*Task directions*
Go to the line holding "is (733, 2576)." in the entries below and write out exactly every line down to and including the line holding "The image size is (1568, 2023).".

*Task input*
★ ★ ★
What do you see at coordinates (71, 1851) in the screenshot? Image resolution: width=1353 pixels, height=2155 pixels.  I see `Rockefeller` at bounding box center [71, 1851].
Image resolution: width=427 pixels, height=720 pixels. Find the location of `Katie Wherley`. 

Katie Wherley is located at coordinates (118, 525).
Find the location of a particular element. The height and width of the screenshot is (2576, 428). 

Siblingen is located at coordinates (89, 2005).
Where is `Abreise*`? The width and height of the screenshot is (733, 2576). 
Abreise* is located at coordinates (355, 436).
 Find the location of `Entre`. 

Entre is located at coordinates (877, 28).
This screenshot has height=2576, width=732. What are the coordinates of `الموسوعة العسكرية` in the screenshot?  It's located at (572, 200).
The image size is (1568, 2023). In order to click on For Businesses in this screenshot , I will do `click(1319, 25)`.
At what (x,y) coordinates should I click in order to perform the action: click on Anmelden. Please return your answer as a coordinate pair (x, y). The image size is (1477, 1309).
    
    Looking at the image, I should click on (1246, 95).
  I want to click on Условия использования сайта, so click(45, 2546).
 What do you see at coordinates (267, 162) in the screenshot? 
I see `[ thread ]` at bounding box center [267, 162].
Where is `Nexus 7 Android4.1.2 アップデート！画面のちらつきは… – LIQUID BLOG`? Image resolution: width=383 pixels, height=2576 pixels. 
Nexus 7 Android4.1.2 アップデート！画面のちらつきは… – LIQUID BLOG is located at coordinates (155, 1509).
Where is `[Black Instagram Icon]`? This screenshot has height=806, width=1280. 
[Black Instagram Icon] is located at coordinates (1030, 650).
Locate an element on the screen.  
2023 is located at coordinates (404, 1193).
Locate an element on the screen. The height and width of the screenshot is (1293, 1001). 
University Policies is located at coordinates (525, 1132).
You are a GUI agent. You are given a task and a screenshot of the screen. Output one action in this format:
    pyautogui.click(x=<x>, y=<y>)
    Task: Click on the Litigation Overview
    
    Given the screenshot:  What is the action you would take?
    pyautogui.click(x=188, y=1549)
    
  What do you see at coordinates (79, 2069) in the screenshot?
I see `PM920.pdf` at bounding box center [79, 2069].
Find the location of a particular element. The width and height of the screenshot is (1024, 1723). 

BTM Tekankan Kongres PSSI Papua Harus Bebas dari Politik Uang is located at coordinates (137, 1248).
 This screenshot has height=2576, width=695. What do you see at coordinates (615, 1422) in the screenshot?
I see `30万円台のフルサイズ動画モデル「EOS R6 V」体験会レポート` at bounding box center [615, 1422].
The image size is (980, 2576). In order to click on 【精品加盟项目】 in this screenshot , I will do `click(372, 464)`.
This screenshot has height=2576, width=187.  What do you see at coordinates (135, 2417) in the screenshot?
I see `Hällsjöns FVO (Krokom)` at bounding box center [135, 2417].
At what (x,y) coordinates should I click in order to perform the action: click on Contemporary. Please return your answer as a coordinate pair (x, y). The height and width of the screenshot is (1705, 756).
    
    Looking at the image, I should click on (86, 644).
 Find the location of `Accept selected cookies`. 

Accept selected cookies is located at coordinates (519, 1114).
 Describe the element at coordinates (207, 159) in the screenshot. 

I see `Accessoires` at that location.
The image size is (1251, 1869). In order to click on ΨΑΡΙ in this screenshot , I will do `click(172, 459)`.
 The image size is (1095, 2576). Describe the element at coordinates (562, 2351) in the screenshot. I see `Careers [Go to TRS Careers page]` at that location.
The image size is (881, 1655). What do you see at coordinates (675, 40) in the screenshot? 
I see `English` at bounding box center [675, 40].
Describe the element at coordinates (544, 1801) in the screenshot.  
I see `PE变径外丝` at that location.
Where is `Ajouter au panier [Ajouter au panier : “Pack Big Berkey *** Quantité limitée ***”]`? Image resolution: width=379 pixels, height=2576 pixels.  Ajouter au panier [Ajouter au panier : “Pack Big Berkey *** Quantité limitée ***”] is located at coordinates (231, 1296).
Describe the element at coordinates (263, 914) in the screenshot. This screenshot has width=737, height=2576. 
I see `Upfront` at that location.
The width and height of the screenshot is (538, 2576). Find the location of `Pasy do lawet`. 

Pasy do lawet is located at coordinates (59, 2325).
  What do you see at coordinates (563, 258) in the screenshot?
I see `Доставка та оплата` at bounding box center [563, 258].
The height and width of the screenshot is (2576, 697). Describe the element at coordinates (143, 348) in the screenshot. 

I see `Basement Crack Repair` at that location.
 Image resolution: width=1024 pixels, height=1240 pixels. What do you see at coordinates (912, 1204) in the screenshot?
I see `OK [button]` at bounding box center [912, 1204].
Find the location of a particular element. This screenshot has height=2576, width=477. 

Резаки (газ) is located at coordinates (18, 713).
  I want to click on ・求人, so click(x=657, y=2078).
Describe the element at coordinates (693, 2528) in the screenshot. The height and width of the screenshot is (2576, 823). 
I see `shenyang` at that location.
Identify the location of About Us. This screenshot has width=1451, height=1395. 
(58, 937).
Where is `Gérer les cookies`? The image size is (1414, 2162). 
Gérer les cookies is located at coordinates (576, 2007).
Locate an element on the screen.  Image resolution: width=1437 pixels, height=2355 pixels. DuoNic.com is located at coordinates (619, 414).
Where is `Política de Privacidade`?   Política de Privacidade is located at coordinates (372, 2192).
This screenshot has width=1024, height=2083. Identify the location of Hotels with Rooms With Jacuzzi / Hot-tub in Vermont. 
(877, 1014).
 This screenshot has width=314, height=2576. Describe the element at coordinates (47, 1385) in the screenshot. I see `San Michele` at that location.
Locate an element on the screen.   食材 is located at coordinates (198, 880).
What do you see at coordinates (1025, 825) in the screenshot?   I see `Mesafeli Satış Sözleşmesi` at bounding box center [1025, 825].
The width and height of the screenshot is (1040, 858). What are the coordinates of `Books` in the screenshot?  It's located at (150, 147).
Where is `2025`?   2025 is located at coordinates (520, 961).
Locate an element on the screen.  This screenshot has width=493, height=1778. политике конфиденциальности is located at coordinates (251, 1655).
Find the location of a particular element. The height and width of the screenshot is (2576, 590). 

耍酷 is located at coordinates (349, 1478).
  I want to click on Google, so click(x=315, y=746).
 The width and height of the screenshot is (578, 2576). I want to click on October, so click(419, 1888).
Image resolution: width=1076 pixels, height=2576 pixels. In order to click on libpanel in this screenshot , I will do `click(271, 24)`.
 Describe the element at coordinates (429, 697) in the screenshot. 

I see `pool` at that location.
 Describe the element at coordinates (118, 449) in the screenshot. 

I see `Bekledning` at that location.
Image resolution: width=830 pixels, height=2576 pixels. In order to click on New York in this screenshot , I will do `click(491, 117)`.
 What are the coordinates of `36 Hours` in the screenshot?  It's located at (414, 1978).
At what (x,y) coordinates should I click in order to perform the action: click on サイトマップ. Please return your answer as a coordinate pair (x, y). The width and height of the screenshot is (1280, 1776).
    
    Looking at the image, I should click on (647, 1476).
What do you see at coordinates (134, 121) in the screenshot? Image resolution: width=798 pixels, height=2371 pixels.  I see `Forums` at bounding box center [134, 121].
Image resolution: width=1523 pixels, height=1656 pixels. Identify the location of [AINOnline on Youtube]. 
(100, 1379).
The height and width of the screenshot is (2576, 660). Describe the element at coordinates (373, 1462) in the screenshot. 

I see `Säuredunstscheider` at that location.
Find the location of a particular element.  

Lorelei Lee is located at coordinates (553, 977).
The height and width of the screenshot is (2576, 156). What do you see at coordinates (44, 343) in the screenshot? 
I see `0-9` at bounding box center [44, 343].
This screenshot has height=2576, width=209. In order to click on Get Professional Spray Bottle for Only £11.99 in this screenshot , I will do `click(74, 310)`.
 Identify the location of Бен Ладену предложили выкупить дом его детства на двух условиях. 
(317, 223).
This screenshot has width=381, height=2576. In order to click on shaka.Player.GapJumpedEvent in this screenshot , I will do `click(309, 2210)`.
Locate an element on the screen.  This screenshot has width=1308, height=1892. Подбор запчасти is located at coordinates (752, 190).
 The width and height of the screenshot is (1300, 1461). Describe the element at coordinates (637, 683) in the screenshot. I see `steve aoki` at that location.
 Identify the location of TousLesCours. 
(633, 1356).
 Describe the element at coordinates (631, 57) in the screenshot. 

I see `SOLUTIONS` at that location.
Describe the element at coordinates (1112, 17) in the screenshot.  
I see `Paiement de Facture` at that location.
★ ★ ★
*Completed exercise*
Where is `Abreise*`? The width and height of the screenshot is (733, 2576). 
Abreise* is located at coordinates (355, 436).
 Find the location of `Entre`. 

Entre is located at coordinates (877, 28).
This screenshot has height=2576, width=732. What are the coordinates of `الموسوعة العسكرية` in the screenshot?  It's located at (572, 200).
The image size is (1568, 2023). In order to click on For Businesses in this screenshot , I will do `click(1319, 25)`.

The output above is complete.